Well-known for its bleachers being close to the court and for having no barriers separating the players and coaches from the spectators, the Palestra originally sat 10,000 fans. When it was constructed, it was one of the largest arenas in the world. In addition, it was one of the first arenas in the United States to be constructed out of steel and concrete, and one of the first to be constructed without interior pillars blocking the fans’ view during games.
On Jan. 1, 1927, the Palestra hosted its first-ever basketball game — a matchup between the Penn Quakers and the Yale Bulldogs. Led by Paul “Pudge” Davenport’s 11 points, the Quakers defeated the Bulldogs 26-15. Fans paid 55 cents per ticket to attend.
Although the Palestra was a state-of-the-art stadium, for the first 25 or so years of its existence, there was little excitement to report on inside because Penn men’s basketball was struggling.
Their woes continued until 1954 when the Quakers were able to make their first-ever NCAA men’s tournament appearance, finishing third in their region after beating DePaul 90-70 and dropping a tough game to Notre Dame 69-57 in the Sweet Sixteen. The Red and Blue would not return to the tournament until 1970.
On Nov. 23, 1954, however, the entire history of the Palestra changed forever when Penn Athletics Director Jerry Ford — along with the athletics directors from St. Joseph’s, Temple, La Salle, and Villanova — brought their basketball programs together to create the Big 5, one of the greatest rivalries in sports history. At the center of it all was the Palestra, hosting all Big 5 games.
In the words of St. Joseph’s former Athletics Director Don DiJulia, “the Big 5 was part of the fabric of life in Philadelphia; there’s no other way to describe it.”

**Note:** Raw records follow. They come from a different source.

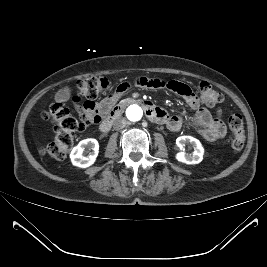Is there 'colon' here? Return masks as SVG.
<instances>
[{"label": "colon", "mask_w": 267, "mask_h": 267, "mask_svg": "<svg viewBox=\"0 0 267 267\" xmlns=\"http://www.w3.org/2000/svg\"><path fill=\"white\" fill-rule=\"evenodd\" d=\"M78 100L85 99L87 102L101 97L110 87V81L102 76H91L77 81ZM199 99L202 104L213 107L223 101L222 94L214 89L208 82H201L198 85ZM43 118L52 122L55 136L40 149L42 155L61 160L67 156L74 146L76 135L86 124L91 123L88 118L82 117L78 120L61 103H52L43 112ZM228 125L234 134L232 147L241 150L245 145L243 119L239 114L231 115Z\"/></svg>", "instance_id": "obj_1"}]
</instances>
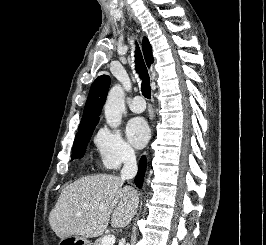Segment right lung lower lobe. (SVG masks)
I'll use <instances>...</instances> for the list:
<instances>
[{"mask_svg": "<svg viewBox=\"0 0 266 245\" xmlns=\"http://www.w3.org/2000/svg\"><path fill=\"white\" fill-rule=\"evenodd\" d=\"M146 170V159L145 157H142L139 163V171L135 178V184L137 187L141 188L144 180V173Z\"/></svg>", "mask_w": 266, "mask_h": 245, "instance_id": "obj_1", "label": "right lung lower lobe"}]
</instances>
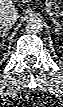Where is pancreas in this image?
<instances>
[{
	"label": "pancreas",
	"mask_w": 63,
	"mask_h": 107,
	"mask_svg": "<svg viewBox=\"0 0 63 107\" xmlns=\"http://www.w3.org/2000/svg\"><path fill=\"white\" fill-rule=\"evenodd\" d=\"M53 3L55 4V7L58 8V4H57V2L55 1V2H53Z\"/></svg>",
	"instance_id": "1"
}]
</instances>
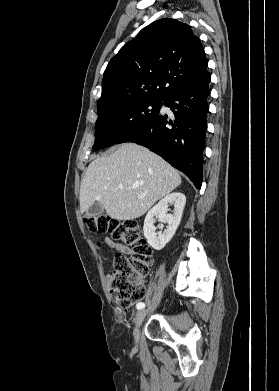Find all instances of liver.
I'll list each match as a JSON object with an SVG mask.
<instances>
[{"label":"liver","instance_id":"1","mask_svg":"<svg viewBox=\"0 0 279 391\" xmlns=\"http://www.w3.org/2000/svg\"><path fill=\"white\" fill-rule=\"evenodd\" d=\"M180 184L179 173L160 156L124 143L89 164L80 186V210L97 202L113 219L133 220Z\"/></svg>","mask_w":279,"mask_h":391}]
</instances>
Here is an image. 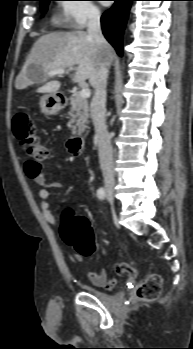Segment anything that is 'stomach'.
<instances>
[{"instance_id":"0dacf381","label":"stomach","mask_w":193,"mask_h":349,"mask_svg":"<svg viewBox=\"0 0 193 349\" xmlns=\"http://www.w3.org/2000/svg\"><path fill=\"white\" fill-rule=\"evenodd\" d=\"M41 111L46 115H54L62 109L61 99L56 93H49L40 98Z\"/></svg>"}]
</instances>
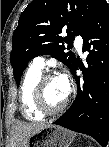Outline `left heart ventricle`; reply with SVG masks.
Wrapping results in <instances>:
<instances>
[{
  "mask_svg": "<svg viewBox=\"0 0 109 147\" xmlns=\"http://www.w3.org/2000/svg\"><path fill=\"white\" fill-rule=\"evenodd\" d=\"M67 94L59 78L49 80L44 88V97L50 108L60 106L65 100Z\"/></svg>",
  "mask_w": 109,
  "mask_h": 147,
  "instance_id": "left-heart-ventricle-1",
  "label": "left heart ventricle"
}]
</instances>
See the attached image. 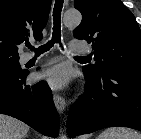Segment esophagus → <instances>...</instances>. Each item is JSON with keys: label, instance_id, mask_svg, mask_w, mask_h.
<instances>
[{"label": "esophagus", "instance_id": "34e87169", "mask_svg": "<svg viewBox=\"0 0 141 139\" xmlns=\"http://www.w3.org/2000/svg\"><path fill=\"white\" fill-rule=\"evenodd\" d=\"M53 99L58 113L63 114L66 107L65 99L57 93L54 94Z\"/></svg>", "mask_w": 141, "mask_h": 139}]
</instances>
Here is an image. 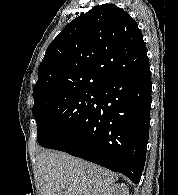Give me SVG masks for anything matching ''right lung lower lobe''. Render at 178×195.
<instances>
[{
    "mask_svg": "<svg viewBox=\"0 0 178 195\" xmlns=\"http://www.w3.org/2000/svg\"><path fill=\"white\" fill-rule=\"evenodd\" d=\"M151 91L148 61L98 89L94 105L53 149L139 183L149 138Z\"/></svg>",
    "mask_w": 178,
    "mask_h": 195,
    "instance_id": "1",
    "label": "right lung lower lobe"
}]
</instances>
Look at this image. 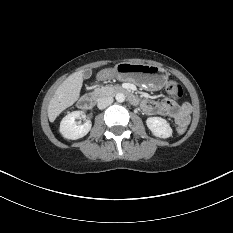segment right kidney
Returning <instances> with one entry per match:
<instances>
[{"label": "right kidney", "mask_w": 233, "mask_h": 233, "mask_svg": "<svg viewBox=\"0 0 233 233\" xmlns=\"http://www.w3.org/2000/svg\"><path fill=\"white\" fill-rule=\"evenodd\" d=\"M82 111H74L66 115L60 123V133L66 139L76 140L84 137L91 129L92 123L86 121L83 125H78L75 119L79 118Z\"/></svg>", "instance_id": "right-kidney-1"}]
</instances>
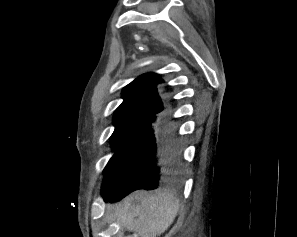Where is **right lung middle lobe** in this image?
I'll return each mask as SVG.
<instances>
[{
	"instance_id": "dd1d6c3e",
	"label": "right lung middle lobe",
	"mask_w": 297,
	"mask_h": 237,
	"mask_svg": "<svg viewBox=\"0 0 297 237\" xmlns=\"http://www.w3.org/2000/svg\"><path fill=\"white\" fill-rule=\"evenodd\" d=\"M152 123L149 119L114 123L115 131L111 136V145L115 153L105 167L102 189L118 186L128 157Z\"/></svg>"
}]
</instances>
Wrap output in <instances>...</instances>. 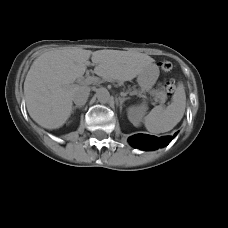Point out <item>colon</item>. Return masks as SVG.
Returning a JSON list of instances; mask_svg holds the SVG:
<instances>
[{
  "label": "colon",
  "mask_w": 228,
  "mask_h": 228,
  "mask_svg": "<svg viewBox=\"0 0 228 228\" xmlns=\"http://www.w3.org/2000/svg\"><path fill=\"white\" fill-rule=\"evenodd\" d=\"M160 67L161 69L164 71V72H170L173 68L172 64L168 61H164L160 64ZM176 88V85H175V82L174 81H170L167 86H166V89H167V92L168 93H173L174 90Z\"/></svg>",
  "instance_id": "5ec220e1"
}]
</instances>
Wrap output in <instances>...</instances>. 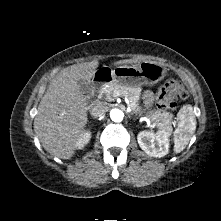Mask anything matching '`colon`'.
Listing matches in <instances>:
<instances>
[{"label":"colon","mask_w":221,"mask_h":221,"mask_svg":"<svg viewBox=\"0 0 221 221\" xmlns=\"http://www.w3.org/2000/svg\"><path fill=\"white\" fill-rule=\"evenodd\" d=\"M158 108L161 110H173L178 105V100L184 99L186 93L182 85L174 80H167L157 92Z\"/></svg>","instance_id":"colon-1"}]
</instances>
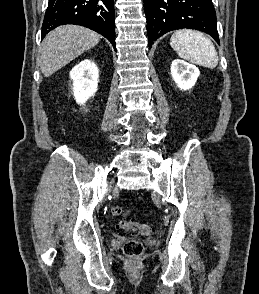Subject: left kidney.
I'll return each instance as SVG.
<instances>
[{
    "mask_svg": "<svg viewBox=\"0 0 259 294\" xmlns=\"http://www.w3.org/2000/svg\"><path fill=\"white\" fill-rule=\"evenodd\" d=\"M170 70L172 79L181 90L191 89L200 75V71L196 66L181 59H175Z\"/></svg>",
    "mask_w": 259,
    "mask_h": 294,
    "instance_id": "obj_1",
    "label": "left kidney"
}]
</instances>
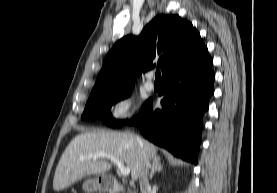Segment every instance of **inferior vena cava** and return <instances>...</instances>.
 Instances as JSON below:
<instances>
[{"mask_svg": "<svg viewBox=\"0 0 277 193\" xmlns=\"http://www.w3.org/2000/svg\"><path fill=\"white\" fill-rule=\"evenodd\" d=\"M136 139L140 141L138 137H136ZM139 184L141 193H151V186L149 184L147 177V167L142 171V173L139 176Z\"/></svg>", "mask_w": 277, "mask_h": 193, "instance_id": "602c4592", "label": "inferior vena cava"}]
</instances>
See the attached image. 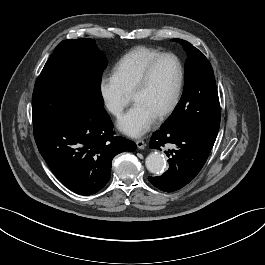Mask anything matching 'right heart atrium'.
I'll return each mask as SVG.
<instances>
[{"mask_svg":"<svg viewBox=\"0 0 265 265\" xmlns=\"http://www.w3.org/2000/svg\"><path fill=\"white\" fill-rule=\"evenodd\" d=\"M99 95L104 107L114 116H120L129 101V95L123 91L113 75L101 77Z\"/></svg>","mask_w":265,"mask_h":265,"instance_id":"1","label":"right heart atrium"}]
</instances>
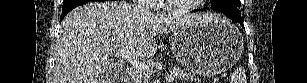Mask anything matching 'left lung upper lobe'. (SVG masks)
<instances>
[{
	"instance_id": "1",
	"label": "left lung upper lobe",
	"mask_w": 307,
	"mask_h": 83,
	"mask_svg": "<svg viewBox=\"0 0 307 83\" xmlns=\"http://www.w3.org/2000/svg\"><path fill=\"white\" fill-rule=\"evenodd\" d=\"M215 11H227L230 14L241 16L240 0H210Z\"/></svg>"
}]
</instances>
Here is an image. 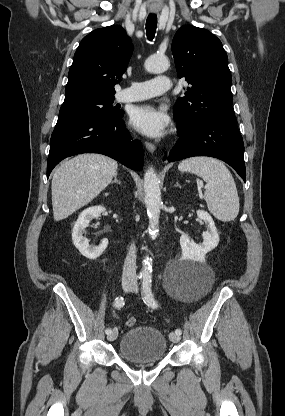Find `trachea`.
<instances>
[{
	"label": "trachea",
	"mask_w": 285,
	"mask_h": 416,
	"mask_svg": "<svg viewBox=\"0 0 285 416\" xmlns=\"http://www.w3.org/2000/svg\"><path fill=\"white\" fill-rule=\"evenodd\" d=\"M157 28V16L155 13H150L146 20V34L149 40H153Z\"/></svg>",
	"instance_id": "obj_1"
}]
</instances>
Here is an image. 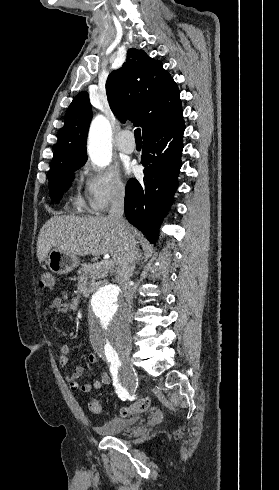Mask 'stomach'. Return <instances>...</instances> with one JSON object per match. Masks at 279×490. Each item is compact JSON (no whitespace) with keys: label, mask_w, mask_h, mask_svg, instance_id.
Returning <instances> with one entry per match:
<instances>
[{"label":"stomach","mask_w":279,"mask_h":490,"mask_svg":"<svg viewBox=\"0 0 279 490\" xmlns=\"http://www.w3.org/2000/svg\"><path fill=\"white\" fill-rule=\"evenodd\" d=\"M46 264L54 274L63 276V274H69L72 270H75L79 264V258L74 254H67L63 250H51L47 256Z\"/></svg>","instance_id":"1"}]
</instances>
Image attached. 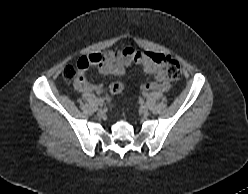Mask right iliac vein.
Wrapping results in <instances>:
<instances>
[{"label": "right iliac vein", "instance_id": "right-iliac-vein-1", "mask_svg": "<svg viewBox=\"0 0 248 194\" xmlns=\"http://www.w3.org/2000/svg\"><path fill=\"white\" fill-rule=\"evenodd\" d=\"M97 103L100 107H103L104 106V100L101 98V99H98L97 100Z\"/></svg>", "mask_w": 248, "mask_h": 194}]
</instances>
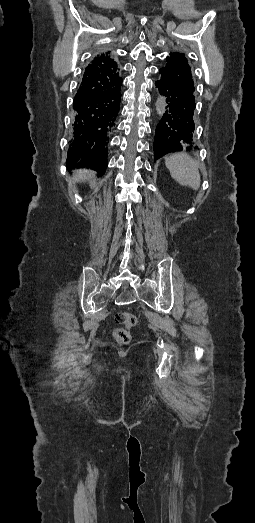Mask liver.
Returning <instances> with one entry per match:
<instances>
[{"instance_id": "6515ba94", "label": "liver", "mask_w": 255, "mask_h": 523, "mask_svg": "<svg viewBox=\"0 0 255 523\" xmlns=\"http://www.w3.org/2000/svg\"><path fill=\"white\" fill-rule=\"evenodd\" d=\"M90 176L89 170H77L74 178H78V180H86Z\"/></svg>"}]
</instances>
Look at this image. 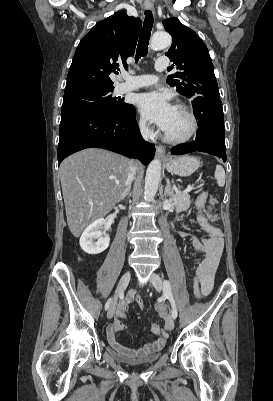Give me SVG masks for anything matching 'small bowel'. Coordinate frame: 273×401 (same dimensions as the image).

The Palestra soon became one of the loudest and raucous venues in America, with officials often allowing the players to be more physical with each other to both stir up the crowd’s reaction and create stronger rivalries between the Philadelphia schools.
“I don’t think there’s a place on Earth comparable to [the Palestra]," Les Keiter, the broadcasting voice of the Big 5 during the 1960s, said. "I’ve broadcasted games all over the world, and no matter where I was, I would always say, ‘you don’t know what it’s like until you’ve walked into the Palestra.’”
In his book A Season Inside, John Feinstein compared the Palestra’s relationship with college basketball to that of Wrigley Field and Fenway Park to baseball in terms of their historical nature and their spectator-friendly atmosphere.
The Palestra was one of the first gymnasiums constructed solely for the purpose of college basketball. Prior to the construction of the Palestra, college basketball teams would not have a permanent home gymnasium and would frequently play their games at a local public court which was unoccupied at the time.
In addition, the Palestra used to host many professional games of the Philadelphia Warriors and 76ers.Today, the Palestra has hosted more games, visiting teams, and NCAA tournaments than any other venue in college basketball history.